- What is salt and how does the strength of acid and base affect the type of salt produced in their reaction?
- What happens when salt dissolves in water and what reaction occurs between salt ions and water?
- How are salt solutions categorized based on their pH?
- Why do these salts exhibit acidic, basic, or neutral pH properties in water?
- How can the pH property of salt solutions be predicted using
the balanced net- ionic equation of hydrolysis reaction?
- What dissociation equilibrium expression is used when the salt is
acidic? When the salt is basic?

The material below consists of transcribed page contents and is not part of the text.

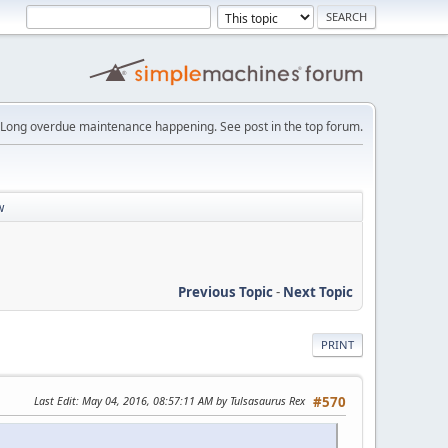
Long overdue maintenance happening. See post in the top forum.
w
Previous Topic
-
Next Topic
PRINT
Last Edit
: May 04, 2016, 08:57:11 AM by Tulsasaurus Rex
#570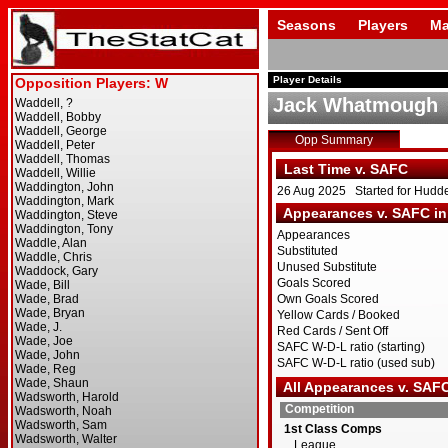
Seasons
Players
Ma
Player Details
Jack Whatmough
Opp Summary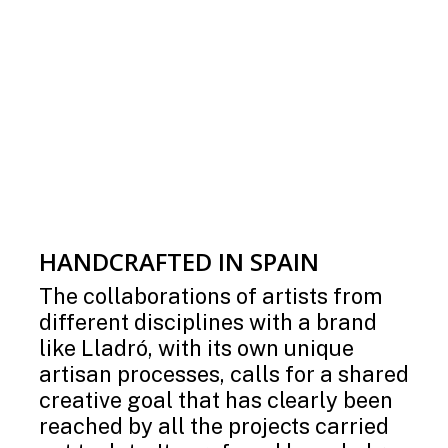
HANDCRAFTED IN SPAIN
The collaborations of artists from
different disciplines with a brand
like Lladró, with its own unique
artisan processes, calls for a shared
creative goal that has clearly been
reached by all the projects carried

And, when the salt is neutral?
- What does the dissociation constant of salt solutions represent?
- What is a buffer and what is the purpose of using it in acid-base equilibrium reactions?
- How can buffers maintain the pH of aqueous solutions?
Salt is a product which is produced when acid and base reacts along with water.
If acid and base are equally strong then produced salt is neutral. But if any of acid or base is strong then salt will be acidic(salt of weak base and strong acid) or basic (salt of weak acid and strong base) respectively.
For example CH3COONa is basic in nature whereas NH4Cl is acidic in nature and NaCl is neutral.
If a salt dissolved in water(except salt of strong acid and base) undergo hydrolysis reaction which is reverse of neutralisation reaction. Salt ions are hydrated by water molecules.
Salt solutions can be categorised as neutral(7) acidic(<7) or basic(>7) depending on PH.
As these salts after hydrolysis produce acids and base with different strengths so those don't neutralise each other and as a result salt solutions become acidic or basic depending on nature of acid and base.